Pour la première fois, des scientifiques se préparent à transporter de l’antimatière – l’une des substances les plus insaisissables et volatiles connues – en dehors du laboratoire. Plus tard ce mois-ci, un camion spécialement équipé transportera un dispositif d’une tonne contenant des particules d’antimatière lors d’un essai de 20 minutes autour du campus du CERN près de Genève. Cela marque une étape cruciale vers le transfert du matériel vers d’autres installations de recherche, où les scientifiques espèrent percer le mystère de la raison pour laquelle notre univers est dominé par la matière plutôt que par son homologue.
La quête pour comprendre la domination de la matière
La question fondamentale qui motive cet effort est simple, mais profonde : pourquoi y a-t-il quelque chose plutôt que rien ? Le modèle standard de la physique des particules prédit que des quantités égales de matière et d’antimatière auraient dû être créées lors du Big Bang. Cependant, l’univers observé contient un vaste surplus de matière, ce qui suggère une asymétrie fondamentale.
“Il semble que nous nous soyons retrouvés dans un univers complètement submergé de matière ordinaire et ne contenant presque aucune antimatière, et c’est là le cœur du mystère”, explique le Dr Jack Devlin de l’Imperial College de Londres. Pour répondre à cette question, les chercheurs doivent effectuer des mesures extrêmement précises des propriétés de l’antimatière, ce qui ne peut être réalisé de manière fiable dans les installations de production d’antimatière du CERN.
Ingénierer l’impossible : contenir l’antimatière en mouvement
Le défi consiste à contenir l’antimatière, qui s’annihile au contact de la matière ordinaire, libérant ainsi de l’énergie pure.

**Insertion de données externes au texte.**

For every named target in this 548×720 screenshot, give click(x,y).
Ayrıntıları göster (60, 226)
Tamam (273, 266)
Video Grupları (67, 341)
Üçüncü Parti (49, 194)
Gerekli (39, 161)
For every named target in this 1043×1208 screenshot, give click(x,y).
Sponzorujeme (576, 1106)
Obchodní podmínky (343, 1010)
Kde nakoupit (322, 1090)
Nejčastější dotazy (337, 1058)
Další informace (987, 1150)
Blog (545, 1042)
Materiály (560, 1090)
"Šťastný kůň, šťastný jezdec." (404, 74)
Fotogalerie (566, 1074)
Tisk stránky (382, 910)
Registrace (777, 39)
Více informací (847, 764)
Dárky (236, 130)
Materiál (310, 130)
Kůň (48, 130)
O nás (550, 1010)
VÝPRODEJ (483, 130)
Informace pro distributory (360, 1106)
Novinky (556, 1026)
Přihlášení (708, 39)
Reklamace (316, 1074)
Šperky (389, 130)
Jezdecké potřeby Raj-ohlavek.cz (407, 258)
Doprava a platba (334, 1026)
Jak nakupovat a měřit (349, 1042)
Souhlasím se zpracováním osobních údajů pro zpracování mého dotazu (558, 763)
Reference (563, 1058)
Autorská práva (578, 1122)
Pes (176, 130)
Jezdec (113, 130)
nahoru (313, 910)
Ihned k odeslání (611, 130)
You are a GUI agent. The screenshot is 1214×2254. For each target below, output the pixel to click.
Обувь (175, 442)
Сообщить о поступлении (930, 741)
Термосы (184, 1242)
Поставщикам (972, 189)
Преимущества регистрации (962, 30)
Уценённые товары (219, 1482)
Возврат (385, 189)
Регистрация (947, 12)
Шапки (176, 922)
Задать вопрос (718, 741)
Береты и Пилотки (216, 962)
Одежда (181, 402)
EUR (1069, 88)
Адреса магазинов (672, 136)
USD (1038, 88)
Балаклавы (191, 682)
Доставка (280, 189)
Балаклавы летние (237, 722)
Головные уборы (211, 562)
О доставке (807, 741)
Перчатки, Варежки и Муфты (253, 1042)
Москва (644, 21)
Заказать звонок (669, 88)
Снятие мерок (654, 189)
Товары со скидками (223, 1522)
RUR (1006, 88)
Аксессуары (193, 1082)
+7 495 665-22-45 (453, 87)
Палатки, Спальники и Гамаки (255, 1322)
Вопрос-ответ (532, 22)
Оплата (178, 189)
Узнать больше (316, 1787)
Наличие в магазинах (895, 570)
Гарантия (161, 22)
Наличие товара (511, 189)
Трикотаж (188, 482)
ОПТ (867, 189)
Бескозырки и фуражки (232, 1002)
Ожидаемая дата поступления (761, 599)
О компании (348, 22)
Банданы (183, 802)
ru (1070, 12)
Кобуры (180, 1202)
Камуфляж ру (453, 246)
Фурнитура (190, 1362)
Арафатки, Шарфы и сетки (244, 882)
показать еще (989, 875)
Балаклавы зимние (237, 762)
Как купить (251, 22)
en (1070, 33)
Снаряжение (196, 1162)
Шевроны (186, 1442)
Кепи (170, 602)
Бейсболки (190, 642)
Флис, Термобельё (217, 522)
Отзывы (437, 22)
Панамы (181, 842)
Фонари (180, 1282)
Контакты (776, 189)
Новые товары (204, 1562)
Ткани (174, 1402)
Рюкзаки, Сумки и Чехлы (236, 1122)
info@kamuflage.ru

L’appareil transporté contiendra environ 1 000 particules d’antimatière, une quantité si infime qu’une défaillance du confinement ne produirait qu’une impulsion d’énergie négligeable. Malgré cela, le transport nécessite une extrême précision :
- Ultra-vide : L’antimatière est maintenue dans une chambre maintenue à un vide comparable à celui de l’espace interstellaire.
- Refroidissement cryogénique : Les températures descendent à -269°C pour geler toutes les molécules de gaz parasites.
- Confinement magnétique : De puissants champs magnétiques et électriques maintiennent les antiprotons isolés de tout contact avec la matière.
Le véhicule de transport sera équipé de batteries de secours et potentiellement d’un générateur dédié pour assurer une alimentation ininterrompue pendant plus de dix heures, couvrant l’ensemble du trajet, y compris le chargement et le déchargement.
De la théorie aux transports : une brève histoire
Le concept d’antimatière a été théorisé pour la première fois en 1928 par Paul Dirac, qui combinait la théorie quantique avec la relativité d’Einstein. Quatre ans plus tard, Carl Anderson détecta la première particule d’antimatière, le positron, confirmant les prédictions de Dirac. Depuis lors, les scientifiques ont créé des versions antimatière de nombreuses particules fondamentales.
Implications futures
Si les tests réussissent, le CERN transportera l’antimatière vers d’autres laboratoires, comme l’Université Heinrich Heine de Düsseldorf, où les chercheurs construisent un piège à antimatière dédié. Le but ultime est de mesurer les propriétés de l’antimatière avec une précision sans précédent, révélant potentiellement les différences subtiles qui expliquent la domination de la matière dans l’univers. Cela marque une étape cruciale dans la compréhension des lois fondamentales qui régissent notre existence.
Cette expérience, bien qu’apparemment ésotérique, représente un pas important dans notre compréhension des origines de l’univers. La capacité de transporter de manière fiable l’antimatière ouvre de nouvelles possibilités pour la physique de précision, résolvant potentiellement l’un des mystères les plus persistants de la cosmologie.